_DATA FOR THIS EXERCISE_

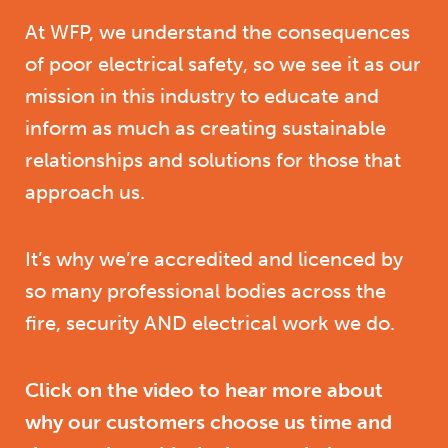
At WFP, we understand the consequences
of poor electrical safety, so we see it as our
mission in this industry to educate and
inform as much as creating sustainable
relationships and solutions for those that
approach us.
It’s why we’re accredited and licenced by
so many professional bodies across the
fire, security AND electrical work we do.
Click on the video to hear more about
why our customers choose us time and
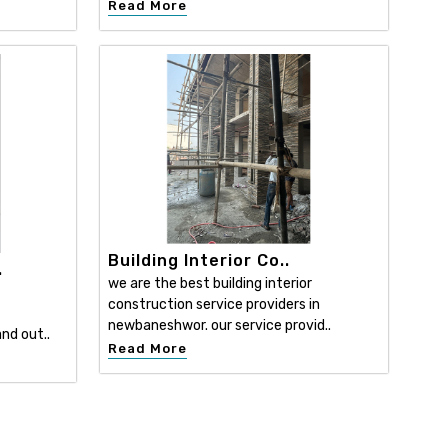
Read More
Building Interior Co..
.
we are the best building interior
construction service providers in
newbaneshwor. our service provid..
nd out..
Read More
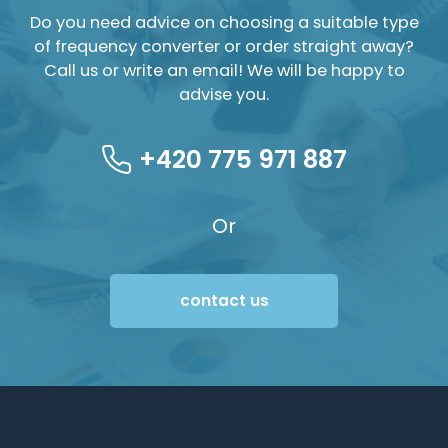
Do you need advice on choosing a suitable type
of frequency converter or order straight away?
Call us or write an email! We will be happy to
advise you.
+420 775 971 887
Or
contact us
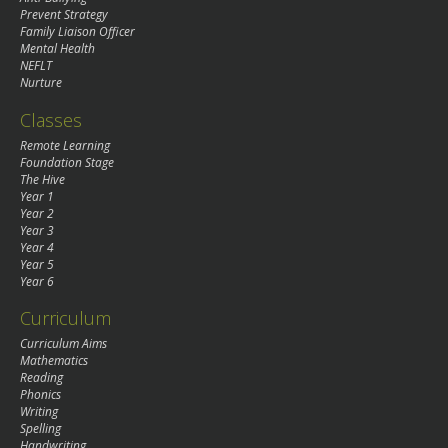
Prevent Strategy
Family Liaison Officer
Mental Health
NEFLT
Nurture
Classes
Remote Learning
Foundation Stage
The Hive
Year 1
Year 2
Year 3
Year 4
Year 5
Year 6
Curriculum
Curriculum Aims
Mathematics
Reading
Phonics
Writing
Spelling
Handwriting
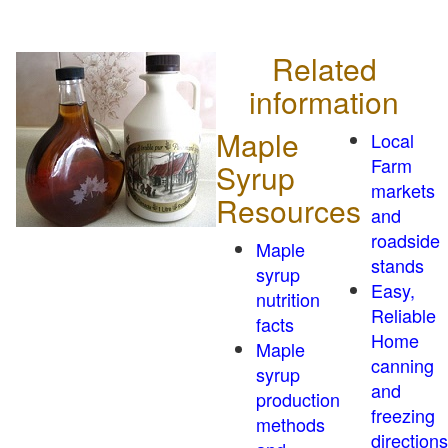
Related
information
Maple
Local
Farm
Syrup
markets
Resources
and
roadside
Maple
stands
syrup
Easy,
nutrition
Reliable
facts
Home
Maple
canning
syrup
and
production
freezing
methods
directions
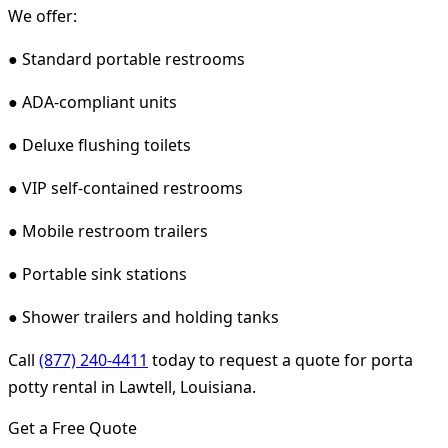
We offer:
● Standard portable restrooms
● ADA-compliant units
● Deluxe flushing toilets
● VIP self-contained restrooms
● Mobile restroom trailers
● Portable sink stations
● Shower trailers and holding tanks
Call
(877) 240-4411
today to request a quote for porta
potty rental in Lawtell, Louisiana.
Get a Free Quote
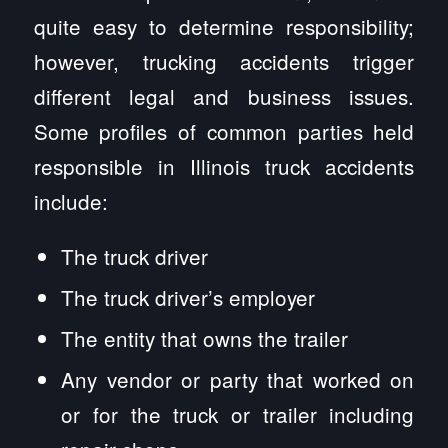
quite easy to determine responsibility;
however, trucking accidents trigger
different legal and business issues.
Some profiles of common parties held
responsible in Illinois truck accidents
include:
The truck driver
The truck driver’s employer
The entity that owns the trailer
Any vendor or party that worked on
or for the truck or trailer including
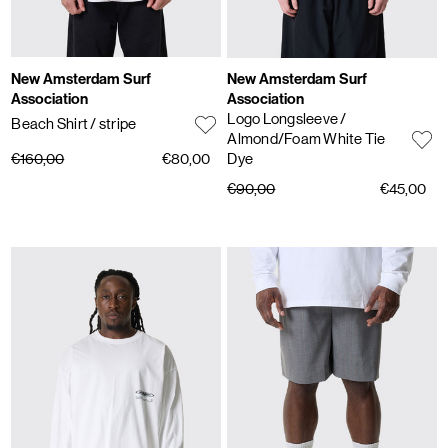
New Amsterdam Surf
New Amsterdam Surf
Association
Association
Logo Longsleeve
/
Beach Shirt
/ stripe
Almond/Foam White Tie
€160,00
€80,00
Dye
€90,00
€45,00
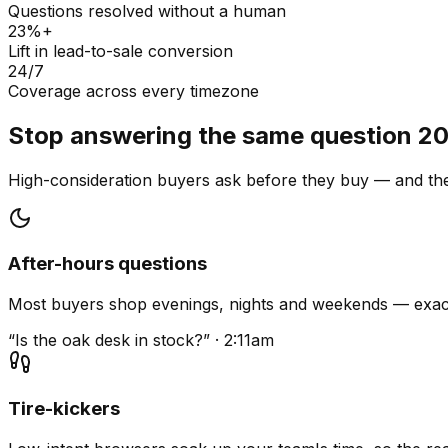
Questions resolved without a human
23%+
Lift in lead-to-sale conversion
24/7
Coverage across every timezone
Stop answering the same question 20
High-consideration buyers ask before they buy — and they
After-hours questions
Most buyers shop evenings, nights and weekends — exact
“Is the oak desk in stock?” · 2:11am
Tire-kickers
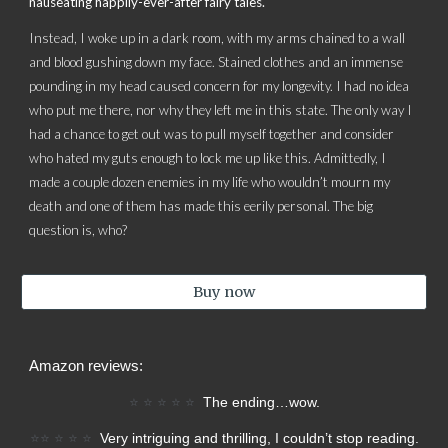
nauseating happily-ever-after fairy tales.
Instead, I woke up in a dark room, with my arms chained to a wall
and blood gushing down my face. Stained clothes and an immense
pounding in my head caused concern for my longevity. I had no idea
who put me there, nor why they left me in this state. The only way I
had a chance to get out was to pull myself together and consider
who hated my guts enough to lock me up like this. Admittedly, I
made a couple dozen enemies in my life who wouldn’t mourn my
death and one of them has made this eerily personal. The big
question is, who?
Buy now
Amazon reviews:
⭐
⭐
⭐
⭐
⭐
T
he ending…wow.
⭐⭐
⭐
⭐
⭐
Very intriguing and thrilling, I couldn’t stop reading.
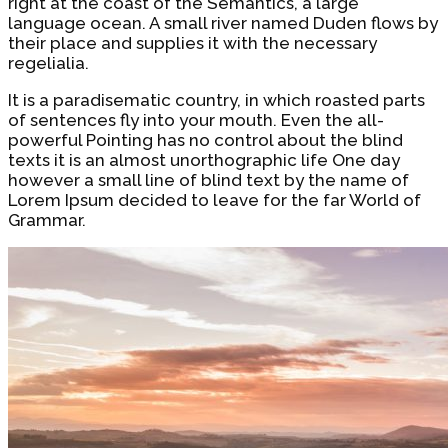
right at the coast of the Semantics, a large
language ocean. A small river named Duden flows by
their place and supplies it with the necessary
regelialia.
It is a paradisematic country, in which roasted parts
of sentences fly into your mouth. Even the all-
powerful Pointing has no control about the blind
texts it is an almost unorthographic life One day
however a small line of blind text by the name of
Lorem Ipsum decided to leave for the far World of
Grammar.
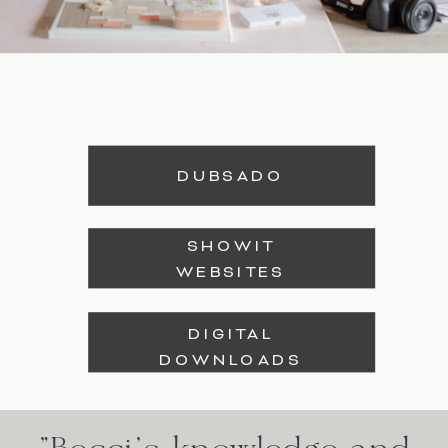
DUBSADO
SHOWIT
WEBSITES
DIGITAL
DOWNLOADS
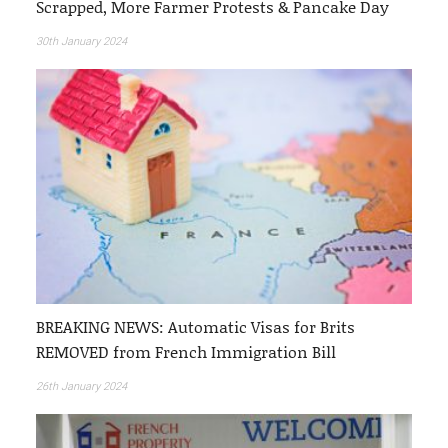
Scrapped, More Farmer Protests & Pancake Day
30th January 2024
BREAKING NEWS: Automatic Visas for Brits
REMOVED from French Immigration Bill
26th January 2024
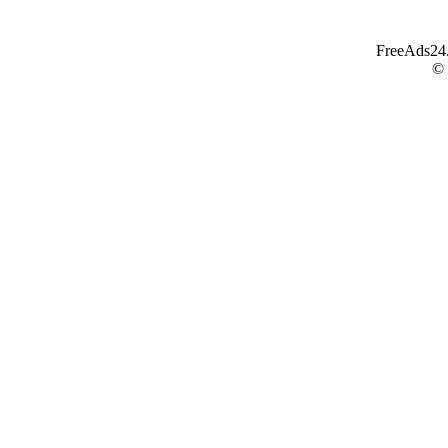
FreeAds24.c
©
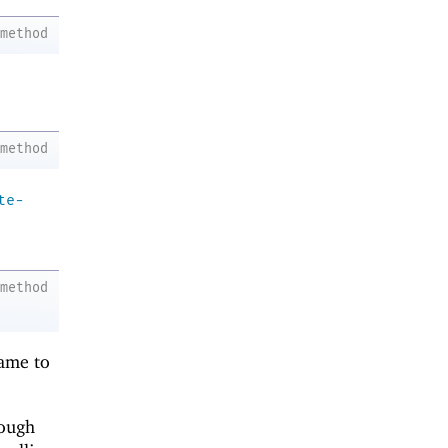
method
method
te-
method
rame to
rough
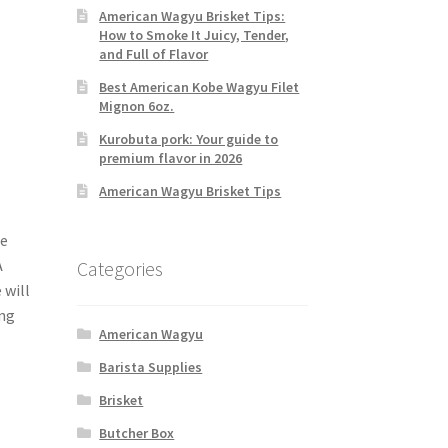
American Wagyu Brisket Tips:
How to Smoke It Juicy, Tender,
and Full of Flavor
Best American Kobe Wagyu Filet
Mignon 6oz.
Kurobuta pork: Your guide to
premium flavor in 2026
American Wagyu Brisket Tips
ne
A
Categories
 will
ing
American Wagyu
Barista Supplies
Brisket
Butcher Box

_TASK TO COMPLETE_
Determine the number of lines in the listing above containing the word "electrical"; respond with that figure only.

_OUTPUT OF THE TASK_
2